What makes this meaningful beyond the dollar figures is what it represents: the union extracting significant concessions from ownership without touching the CBA. Player contract guarantees remain one of the few negotiable elements in the rookie pay scale structure, and the NFLPA proved it can organize players across teams to maximize leverage on that sliver of opportunity.

“This is a tremendous win that will literally pay dividends for our union’s current and future members,” NFLPA director of salary cap Adam Richelieu said after the final contracts were signed last summer.

MORE: NFLPA Fires Back: 18-Game Season ‘Absolutely No’ Inevitable

White’s decision to trumpet this figure during Super Bowl week is strategic. One day earlier, Commissioner Roger Goodell told reporters that an 18-game regular season is “not a given” and that there have been no formal discussions with the union about expanding the schedule. White responded by drawing a direct line between the second-round victory and the union’s posture on additional games.

18-Game Season Opposition Gets Fresh Ammunition

White’s message Tuesday was blunt: players have “no appetite” for an 18th regular-season game, and the union’s recent wins demonstrate it can hold firm when it wants to.

He pointed to Week 16 of the 2025 season, when the biggest storyline across the league was critical contributors going down to injury. He cited Wild Card Weekend, which would function as the 18th game under an expanded schedule, as evidence of the physical toll late-season football exacts.

“Those injuries cost players pay, they can shorten careers, they can diminish lifetime earnings,” White said. “And when your average career is already 3 to 4 years, that becomes something that is existential.”
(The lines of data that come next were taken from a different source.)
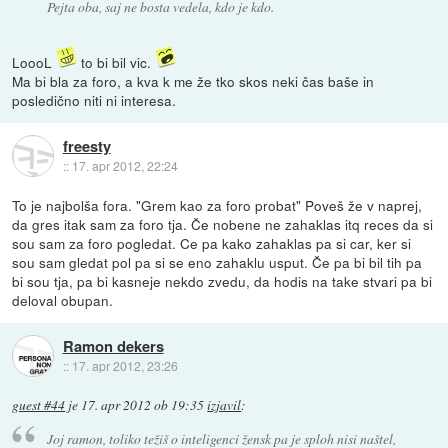
Pejta oba, saj ne bosta vedela, kdo je kdo.
LoooL
to bi bil vic.
Ma bi bla za foro, a kva k me že tko skos neki čas baše in
posledično niti ni interesa.
freesty
::
17. apr 2012, 22:24
To je najbolša fora. "Grem kao za foro probat" Poveš že v naprej,
da gres itak sam za foro tja. Če nobene ne zahaklas itq reces da si
sou sam za foro pogledat. Ce pa kako zahaklas pa si car, ker si
sou sam gledat pol pa si se eno zahaklu usput. Če pa bi bil tih pa
bi sou tja, pa bi kasneje nekdo zvedu, da hodis na take stvari pa bi
deloval obupan.
Ramon dekers
::
17. apr 2012, 23:26
guest #44
je
17. apr 2012 ob 19:35
izjavil
:
Joj ramon, toliko težiš o inteligenci žensk pa je sploh nisi naštel,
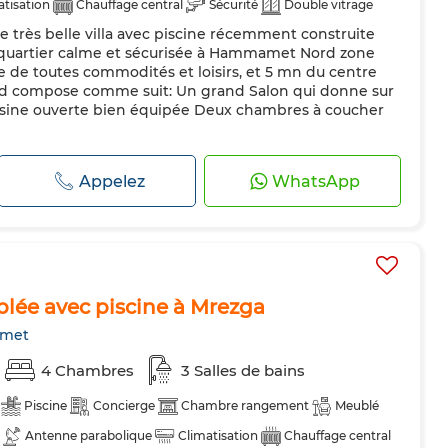
atisation
Chauffage central
Sécurité
Double vitrage
ne très belle villa avec piscine récemment construite
pée
Réfrigérateur
Four
TV
Machine à laver
n quartier calme et sécurisée à Hammamet Nord zone
Animaux domestiques autorisés
he de toutes commodités et loisirs, et 5 mn du centre
pied compose comme suit: Un grand Salon qui donne sur
cuisine ouverte bien équipée Deux chambres à coucher
Appelez
WhatsApp
blée avec piscine à Mrezga
met
4 Chambres
3 Salles de bains
Piscine
Concierge
Chambre rangement
Meublé
Antenne parabolique
Climatisation
Chauffage central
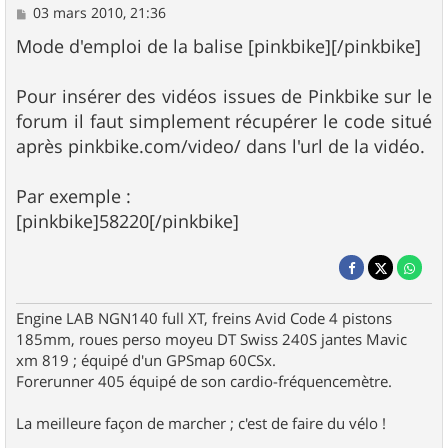
M
03 mars 2010, 21:36
e
s
Mode d'emploi de la balise [pinkbike][/pinkbike]
s
a
g
Pour insérer des vidéos issues de Pinkbike sur le
e
forum il faut simplement récupérer le code situé
après pinkbike.com/video/ dans l'url de la vidéo.
Par exemple :
[pinkbike]58220[/pinkbike]
Engine LAB NGN140 full XT, freins Avid Code 4 pistons
185mm, roues perso moyeu DT Swiss 240S jantes Mavic
xm 819 ; équipé d'un GPSmap 60CSx.
Forerunner 405 équipé de son cardio-fréquencemètre.
La meilleure façon de marcher ; c'est de faire du vélo !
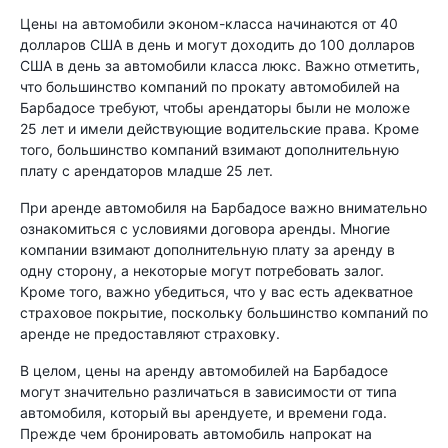
Цены на автомобили эконом-класса начинаются от 40
долларов США в день и могут доходить до 100 долларов
США в день за автомобили класса люкс. Важно отметить,
что большинство компаний по прокату автомобилей на
Барбадосе требуют, чтобы арендаторы были не моложе
25 лет и имели действующие водительские права. Кроме
того, большинство компаний взимают дополнительную
плату с арендаторов младше 25 лет.
При аренде автомобиля на Барбадосе важно внимательно
ознакомиться с условиями договора аренды. Многие
компании взимают дополнительную плату за аренду в
одну сторону, а некоторые могут потребовать залог.
Кроме того, важно убедиться, что у вас есть адекватное
страховое покрытие, поскольку большинство компаний по
аренде не предоставляют страховку.
В целом, цены на аренду автомобилей на Барбадосе
могут значительно различаться в зависимости от типа
автомобиля, который вы арендуете, и времени года.
Прежде чем бронировать автомобиль напрокат на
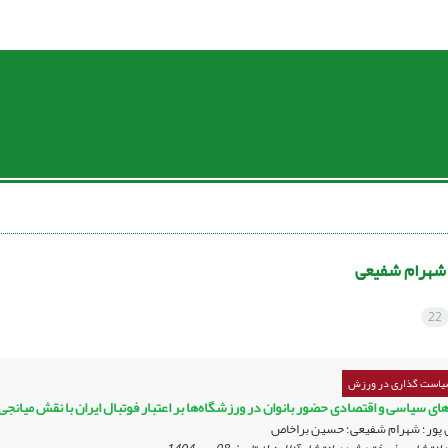
شهرام شفیعی
22
سیاست گذاری در ورزش
دهای سیاسی و اقتصادی حضور بانوان در ورزشگاه‌ها بر اعتبار فوتبال ایران با نقش میان
 پور؛ شهرام شفیعی؛ حسین براخاص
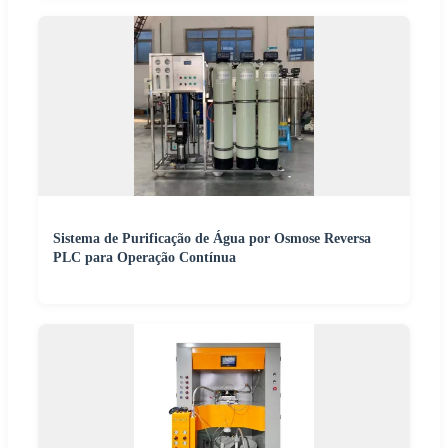
Sistema de Purificação de Água por Osmose Reversa
PLC para Operação Contínua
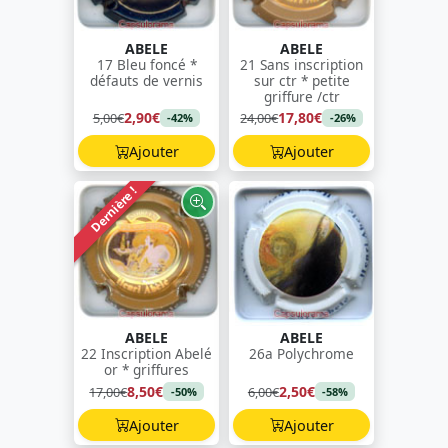
ABELE
ABELE
17 Bleu foncé *
21 Sans inscription
défauts de vernis
sur ctr * petite
griffure /ctr
2,90€
17,80€
5,00€
24,00€
-42%
-26%
Ajouter
Ajouter
Dernière !
ABELE
ABELE
22 Inscription Abelé
26a Polychrome
or * griffures
8,50€
2,50€
17,00€
6,00€
-50%
-58%
Ajouter
Ajouter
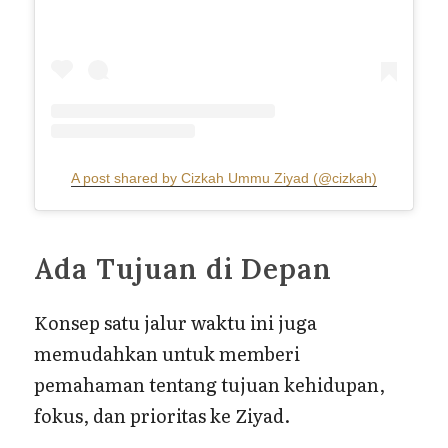
A post shared by Cizkah Ummu Ziyad (@cizkah)
Ada Tujuan di Depan
Konsep satu jalur waktu ini juga
memudahkan untuk memberi
pemahaman tentang tujuan kehidupan,
fokus, dan prioritas ke Ziyad.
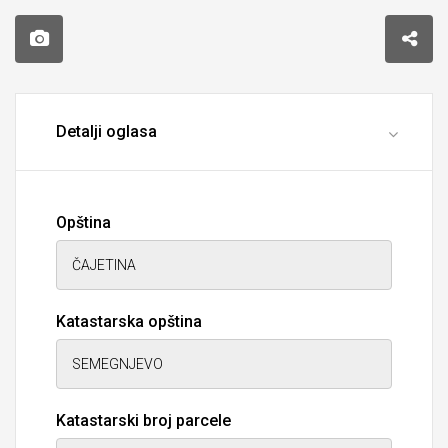
Detalji oglasa
Opština
Katastarska opština
Katastarski broj parcele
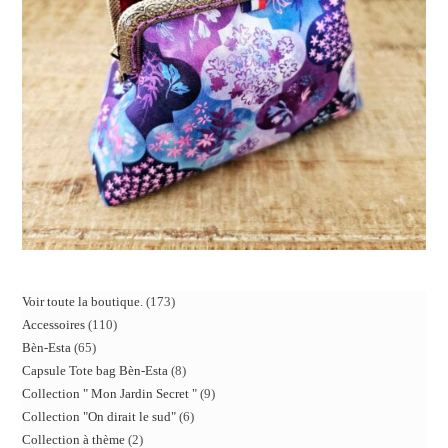
Voir toute la boutique.
173
Accessoires
110
Bèn-Esta
65
Capsule Tote bag Bèn-Esta
8
Collection " Mon Jardin Secret "
9
Collection "On dirait le sud"
6
Collection à thème
2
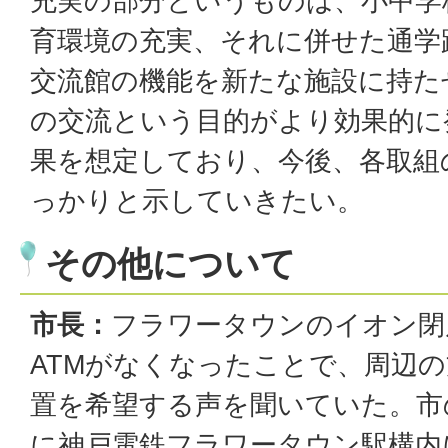
充実の部分というものは、小中学
育環境の充実、それに併せた通学
交流館の機能を新たな施設に持た
の交流という目的がより効果的に
果を想定しており、今後、各取組
っかりと示していきたい。
その他について
市長：
フラワータウンのイオン閉
ATMがなくなったことで、周辺の
置を希望する声を聞いていた。市
に神戸電鉄フラワータウン駅構内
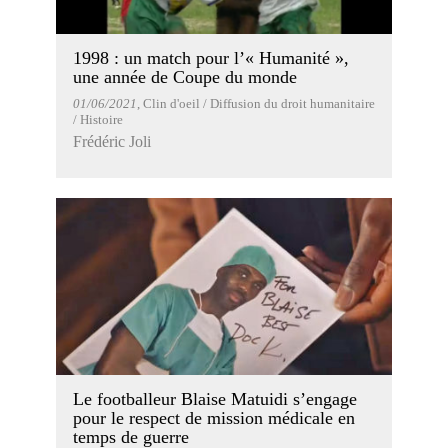
1998 : un match pour l’« Humanité »,
une année de Coupe du monde
01/06/2021
, Clin d'oeil / Diffusion du droit humanitaire
/ Histoire
Frédéric Joli
Le footballeur Blaise Matuidi s’engage
pour le respect de mission médicale en
temps de guerre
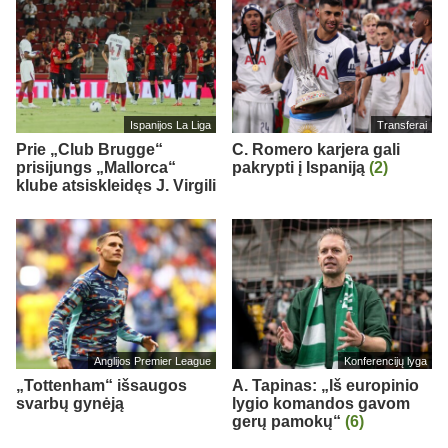
Ispanijos La Liga
Transferai
Prie „Club Brugge“
C. Romero karjera gali
prisijungs „Mallorca“
pakrypti į Ispaniją
(2)
klube atsiskleidęs J. Virgili
Anglijos Premier League
Konferencijų lyga
„Tottenham“ išsaugos
A. Tapinas: „Iš europinio
svarbų gynėją
lygio komandos gavom
gerų pamokų“
(6)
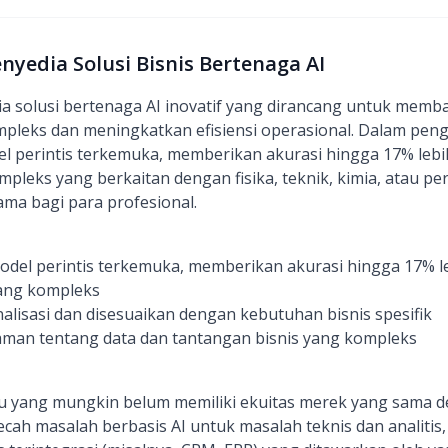
enyedia Solusi Bisnis Bertenaga AI
a solusi bertenaga AI inovatif yang dirancang untuk memba
pleks dan meningkatkan efisiensi operasional. Dalam peng
 perintis terkemuka, memberikan akurasi hingga 17% lebih
eks yang berkaitan dengan fisika, teknik, kimia, atau per
ama bagi para profesional.
el perintis terkemuka, memberikan akurasi hingga 17% le
ang kompleks
nalisasi dan disesuaikan dengan kebutuhan bisnis spesifik
n tentang data dan tantangan bisnis yang kompleks
ru yang mungkin belum memiliki ekuitas merek yang sama 
ah masalah berbasis AI untuk masalah teknis dan analitis,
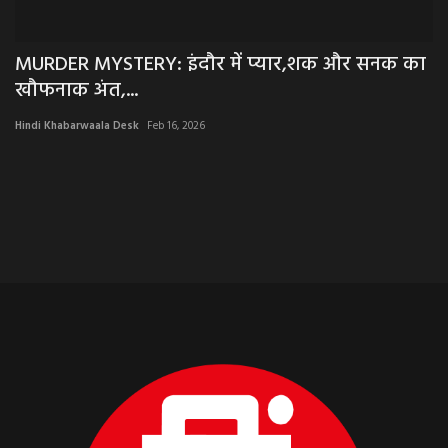
 का
NEEMUCH MANDI: नीमच मंडी में लहसुन एवं
सोयाबीन में आया...
Hindi Khabarwaala Desk
May 27, 2026
नीमच मंडी में लहसुन एवं सोयाबीन में आया उछाल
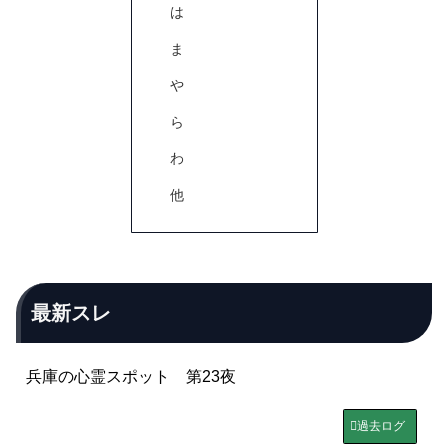
は
ま
や
ら
わ
他
最新スレ
兵庫の心霊スポット 第23夜
過去ログ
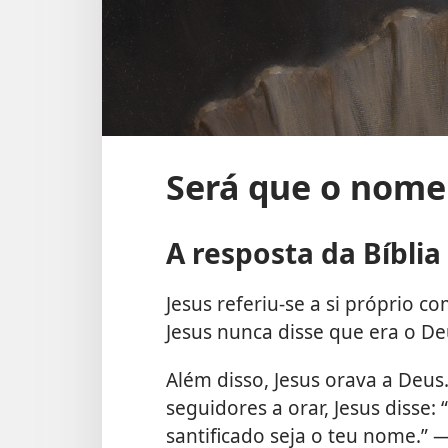
Será que o nome 
A resposta da Bíblia
Jesus referiu-se a si próprio co
Jesus nunca disse que era o D
Além disso, Jesus orava a Deus.
seguidores a orar, Jesus disse: 
santificado seja o teu nome.” 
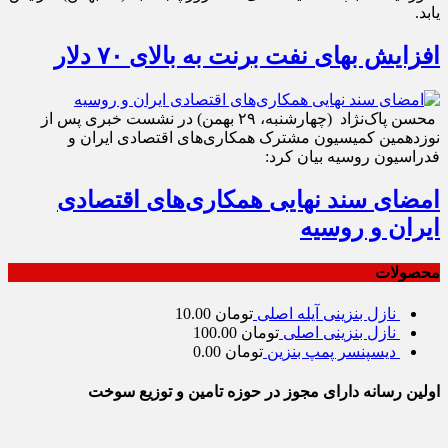
یابد.
افزایش بهای نفت برنت به بالای ۷۰ دلار
محسن پاک‌نژاد (چهارشنبه، ۲۹ بهمن) در نشست خبری پس از
نوزدهمین کمیسیون مشترک همکاری‌های اقتصادی ایران و
فدراسیون روسیه بیان کرد:
امضای سند نهایی همکاری‌های اقتصادی
ایران و روسیه
محصولات
نازل بنزینی آیله اصلی
تومان
10.00
نازل بنزینی اصلی
تومان
100.00
دیسپنسر پمپ بنزین
تومان
0.00
اولین رسانه دارای مجوز در حوزه تامین و توزیع سوخت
The current CBA expires after the 2030 season. Goodell has walked back his enthusiasm for 18 games since floating the idea on Pat McAfee’s show at the 2024 draft, but ownership’s appetite for additional revenue remains obvious. Patriots owner Robert Kraft suggested two weeks ago that expansion was a foregone conclusion.

The NFLPA’s counterargument now has a price tag attached. If the union can secure an extra $62 million in guaranteed money for second-round picks through coordination and patience, imagine what it might extract in exchange for two additional games of wear on every player’s body.

White also noted that over 90% of union members prefer natural grass, backing their preference with data showing that synthetic surfaces produce higher injury rates.

The union, celebrating its 70th anniversary this year, has clearly decided that the best way to prepare for 2030 is to win as many battles as possible between now and then. The $247 million figure isn’t just money in players’ pockets. It’s a statement about what happens when the union holds the line.